Saturday, February 15, 2014

News updates: China Flexes Financial Interests Reporting Muscle

Late last year, China’s Premier Li Keqiang signed into law an Order of the State Council announcing the amended financial interests reporting requirements, “Measures for the Reporting of Statistics on International Receipts and Payments”, taking effect on 1st January 2014. Unbeknownst to Mr Li, his predecessor Mr Wen Jiabao would be having some hard time explaining his own family interests. 

The amended measures increase the reporting burdens of PRC residents and non-residents alike, and have the apparent objective of better monitoring the national economic transactions. Inadvertently, the amendments may also have the effects of discouraging offshoring of assets, or more likely, encouraging the emigrations of its wealthy citizens.

Administered by the State Administration for Foreign Exchange (SAFE), the new measures were amended to include the following major changes:

1. Expanded reportable range to include “PRC Residents’ foreign assets and liabilities”
2. “PRC non-residents” obliged to report their economic transactions in China
3. Institutions based in China that provide registration, clearance, and custodial services required to report their economic transactions
4. New confidentiality and data protocols for reporting entities
5. Clarified penal regulations 

The new measures were in line with the latest international guidelines for recording cross-border transaction, as set out in the sixth edition of the Balance of Payments and International Investment Position Manual (BPM6) released by the International Monetary Fund (IMF) in 2009.

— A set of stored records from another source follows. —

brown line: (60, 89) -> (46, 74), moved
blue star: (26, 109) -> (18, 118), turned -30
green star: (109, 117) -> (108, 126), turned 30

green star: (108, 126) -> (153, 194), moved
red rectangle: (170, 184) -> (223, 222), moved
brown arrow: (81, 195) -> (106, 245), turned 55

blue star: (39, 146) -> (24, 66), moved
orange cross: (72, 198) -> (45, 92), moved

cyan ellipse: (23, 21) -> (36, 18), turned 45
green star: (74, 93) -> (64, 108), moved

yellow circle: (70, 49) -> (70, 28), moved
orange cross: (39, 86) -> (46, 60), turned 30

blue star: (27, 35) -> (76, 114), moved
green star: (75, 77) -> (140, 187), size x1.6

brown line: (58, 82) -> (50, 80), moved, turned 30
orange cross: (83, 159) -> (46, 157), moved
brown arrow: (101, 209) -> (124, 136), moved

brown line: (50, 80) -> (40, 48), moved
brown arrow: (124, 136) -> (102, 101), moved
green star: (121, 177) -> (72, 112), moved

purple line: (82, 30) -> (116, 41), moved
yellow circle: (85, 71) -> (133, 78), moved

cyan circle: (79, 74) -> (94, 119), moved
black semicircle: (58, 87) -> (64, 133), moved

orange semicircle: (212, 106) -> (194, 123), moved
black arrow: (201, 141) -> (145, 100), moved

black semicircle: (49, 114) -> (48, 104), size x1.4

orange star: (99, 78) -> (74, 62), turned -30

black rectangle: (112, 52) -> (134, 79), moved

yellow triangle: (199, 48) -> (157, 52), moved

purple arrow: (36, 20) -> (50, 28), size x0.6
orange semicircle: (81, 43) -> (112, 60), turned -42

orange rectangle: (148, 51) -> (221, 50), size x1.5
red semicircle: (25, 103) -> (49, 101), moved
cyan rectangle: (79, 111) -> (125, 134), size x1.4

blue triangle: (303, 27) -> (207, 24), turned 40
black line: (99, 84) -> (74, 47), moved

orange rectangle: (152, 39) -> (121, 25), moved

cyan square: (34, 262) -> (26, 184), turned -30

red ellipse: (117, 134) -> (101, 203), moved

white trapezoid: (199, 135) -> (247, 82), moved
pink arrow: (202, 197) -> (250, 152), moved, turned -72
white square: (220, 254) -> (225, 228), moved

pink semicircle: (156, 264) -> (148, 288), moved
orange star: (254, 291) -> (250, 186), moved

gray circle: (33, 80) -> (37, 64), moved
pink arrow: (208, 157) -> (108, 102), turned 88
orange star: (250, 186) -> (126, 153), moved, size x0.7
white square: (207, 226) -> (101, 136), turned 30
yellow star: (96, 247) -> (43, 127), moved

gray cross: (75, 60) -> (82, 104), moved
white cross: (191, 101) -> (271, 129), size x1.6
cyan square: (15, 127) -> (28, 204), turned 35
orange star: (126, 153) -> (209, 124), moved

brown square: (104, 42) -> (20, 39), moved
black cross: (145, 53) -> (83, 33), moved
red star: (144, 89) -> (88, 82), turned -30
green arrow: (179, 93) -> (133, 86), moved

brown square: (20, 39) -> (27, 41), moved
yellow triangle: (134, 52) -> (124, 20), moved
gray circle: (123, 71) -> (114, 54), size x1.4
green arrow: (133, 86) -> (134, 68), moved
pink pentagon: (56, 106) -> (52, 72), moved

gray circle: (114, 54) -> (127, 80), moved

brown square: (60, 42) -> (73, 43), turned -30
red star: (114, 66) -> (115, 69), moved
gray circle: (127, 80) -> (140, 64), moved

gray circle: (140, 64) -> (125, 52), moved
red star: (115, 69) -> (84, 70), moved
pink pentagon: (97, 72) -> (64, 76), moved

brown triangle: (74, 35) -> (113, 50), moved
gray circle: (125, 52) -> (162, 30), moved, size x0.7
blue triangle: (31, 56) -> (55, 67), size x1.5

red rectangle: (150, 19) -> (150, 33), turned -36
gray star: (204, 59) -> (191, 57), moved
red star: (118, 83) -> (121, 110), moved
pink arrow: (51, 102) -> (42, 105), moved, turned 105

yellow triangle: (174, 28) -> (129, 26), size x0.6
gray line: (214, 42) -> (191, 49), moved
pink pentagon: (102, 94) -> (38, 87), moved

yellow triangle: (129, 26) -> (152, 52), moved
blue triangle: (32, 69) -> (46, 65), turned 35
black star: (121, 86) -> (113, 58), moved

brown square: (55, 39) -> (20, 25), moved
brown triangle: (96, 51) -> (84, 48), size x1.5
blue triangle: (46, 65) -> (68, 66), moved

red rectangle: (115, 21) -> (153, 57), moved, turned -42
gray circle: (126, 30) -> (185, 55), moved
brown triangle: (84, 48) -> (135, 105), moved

For PRC non-residents working or living in China, regards should be had to their new obligations to report their economic transactions. “PRC non-residents” for purposes of the new requirements include natural persons who have lived in China for less than a year, not including foreign students, medical personnel, foreign staff at embassies in China and their families.

The confidentiality and data protocols for entities that report their transactions in accordance with the new requirements are added to the amended rules. The previous measures only required that the data collected shall be only used for the purpose of statistic analysis relating to “international receipts and payments”. A new requirement for banks, traders and other financial institutions that provide registration, clearance and custodial services is that from now on they shall maintain strict confidentiality in the course of collecting and reporting the information.

The amendments also pose new challenges to the SAFE which is responsible for the implementation and compliance of the amended requirements. The SAFE is expected to amend its existing reporting system for direct reporting of offshore financial assets and debts to accommodate the new changes at the lowest administrative costs possible.

The Chinese government has a legitimate economic goal in mind in issuing the new measures. A lesson was gleaned from recent international financial crises: countries will be able to formulate better-informed economic policies if they have more accurate and complete information of economic transactions within their own realms. In light of this, these new requirements were introduced in response to new challenges and significant changes in the international economic and financial environment since the original measures were released in 1995.

Recording economic transactions aside, anti-corruption may also be on the mind of policy makers. Ironically, shortly after the signing of the amended measures, it was revealed that the government itself may be engaged in shady offshore deals. The International Consortium of Investigative Journalists, an international network for reporters, exposed the use of secretive entities in tax havens by China’s political elites and executives of state-owned companies, including the son-in-law of the former premier Wen Jiabao. They have ever since been embroiled in corruption scandals. This is all the more controversial in a country whose citizens are increasingly angered by widespread corruptions and widening wealth inequality.

Whether the new measures are a precursor to China’s future muscle flexing to rival the power of FATCA of the US to impose taxes on foreign assets in a regulatory arms race remains to be seen. All those can happen in the name of social harmony. As Mr Wen put it 3 years ago, “If in a country, most of the wealth is concentrated in the hands of the few, then this country can hardly witness harmony and stability.”